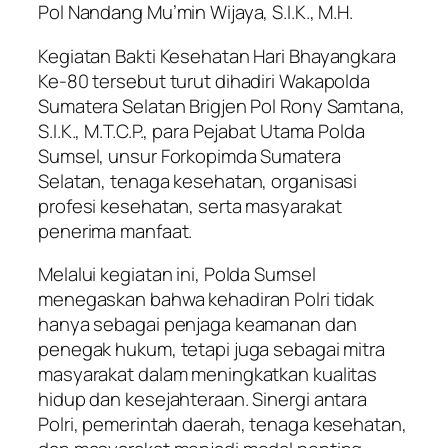
Pol Nandang Mu’min Wijaya, S.I.K., M.H.
Kegiatan Bakti Kesehatan Hari Bhayangkara
Ke-80 tersebut turut dihadiri Wakapolda
Sumatera Selatan Brigjen Pol Rony Samtana,
S.I.K., M.T.C.P., para Pejabat Utama Polda
Sumsel, unsur Forkopimda Sumatera
Selatan, tenaga kesehatan, organisasi
profesi kesehatan, serta masyarakat
penerima manfaat.
Melalui kegiatan ini, Polda Sumsel
menegaskan bahwa kehadiran Polri tidak
hanya sebagai penjaga keamanan dan
penegak hukum, tetapi juga sebagai mitra
masyarakat dalam meningkatkan kualitas
hidup dan kesejahteraan. Sinergi antara
Polri, pemerintah daerah, tenaga kesehatan,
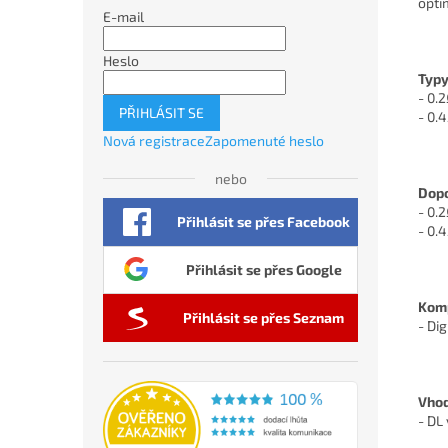
opti
E-mail
Heslo
Typy
- 0.
PŘIHLÁSIT SE
- 0.
Nová registrace
Zapomenuté heslo
nebo
Dopo
- 0.
Přihlásit se přes Facebook
- 0.
Přihlásit se přes Google
Komp
Přihlásit se přes Seznam
- Di
Vhod
- DL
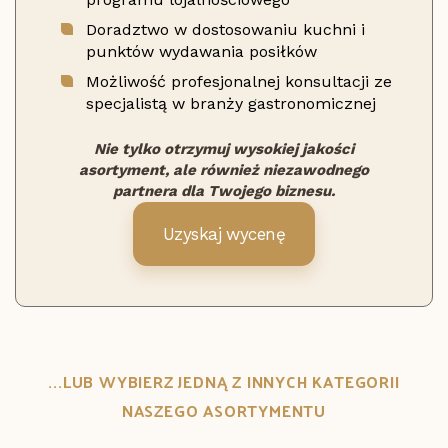
Doradztwo w dostosowaniu kuchni i
punktów wydawania posiłków
Możliwość profesjonalnej konsultacji ze
specjalistą w branży gastronomicznej
Nie tylko otrzymuj wysokiej jakości
asortyment, ale również niezawodnego
partnera dla Twojego biznesu.
Uzyskaj wycenę
...LUB WYBIERZ JEDNĄ Z INNYCH KATEGORII
NASZEGO ASORTYMENTU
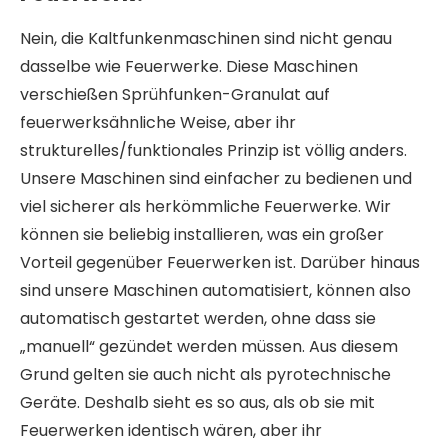
Nein, die Kaltfunkenmaschinen sind nicht genau
dasselbe wie Feuerwerke. Diese Maschinen
verschießen Sprühfunken-Granulat auf
feuerwerksähnliche Weise, aber ihr
strukturelles/funktionales Prinzip ist völlig anders.
Unsere Maschinen sind einfacher zu bedienen und
viel sicherer als herkömmliche Feuerwerke. Wir
können sie beliebig installieren, was ein großer
Vorteil gegenüber Feuerwerken ist. Darüber hinaus
sind unsere Maschinen automatisiert, können also
automatisch gestartet werden, ohne dass sie
„manuell“ gezündet werden müssen. Aus diesem
Grund gelten sie auch nicht als pyrotechnische
Geräte. Deshalb sieht es so aus, als ob sie mit
Feuerwerken identisch wären, aber ihr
-=-=-=-=-
◆ ACTIVITY ◆
Please copy the records above word for word, omitting every picture.

◆ TASK ANSWER ◆
Pol Nandang Mu’min Wijaya, S.I.K., M.H.
Kegiatan Bakti Kesehatan Hari Bhayangkara
Ke-80 tersebut turut dihadiri Wakapolda
Sumatera Selatan Brigjen Pol Rony Samtana,
S.I.K., M.T.C.P., para Pejabat Utama Polda
Sumsel, unsur Forkopimda Sumatera
Selatan, tenaga kesehatan, organisasi
profesi kesehatan, serta masyarakat
penerima manfaat.
Melalui kegiatan ini, Polda Sumsel
menegaskan bahwa kehadiran Polri tidak
hanya sebagai penjaga keamanan dan
penegak hukum, tetapi juga sebagai mitra
masyarakat dalam meningkatkan kualitas
hidup dan kesejahteraan. Sinergi antara
Polri, pemerintah daerah, tenaga kesehatan,
opti
E-mail
Heslo
Typy
- 0.
PŘIHLÁSIT SE
- 0.
Nová registrace
Zapomenuté heslo
nebo
Dopo
- 0.
Přihlásit se přes Facebook
- 0.
Přihlásit se přes Google
Komp
Přihlásit se přes Seznam
- Di
Vhod
- DL
Doradztwo w dostosowaniu kuchni i
punktów wydawania posiłków
Możliwość profesjonalnej konsultacji ze
specjalistą w branży gastronomicznej
Nie tylko otrzymuj wysokiej jakości
asortyment, ale również niezawodnego
partnera dla Twojego biznesu.
Uzyskaj wycenę
...LUB WYBIERZ JEDNĄ Z INNYCH KATEGORII
NASZEGO ASORTYMENTU
Nein, die Kaltfunkenmaschinen sind nicht genau
dasselbe wie Feuerwerke. Diese Maschinen
verschießen Sprühfunken-Granulat auf
feuerwerksähnliche Weise, aber ihr
strukturelles/funktionales Prinzip ist völlig anders.
Unsere Maschinen sind einfacher zu bedienen und
viel sicherer als herkömmliche Feuerwerke. Wir
können sie beliebig installieren, was ein großer
Vorteil gegenüber Feuerwerken ist. Darüber hinaus
sind unsere Maschinen automatisiert, können also
automatisch gestartet werden, ohne dass sie
„manuell“ gezündet werden müssen. Aus diesem
Grund gelten sie auch nicht als pyrotechnische
Geräte. Deshalb sieht es so aus, als ob sie mit
Feuerwerken identisch wären, aber ihr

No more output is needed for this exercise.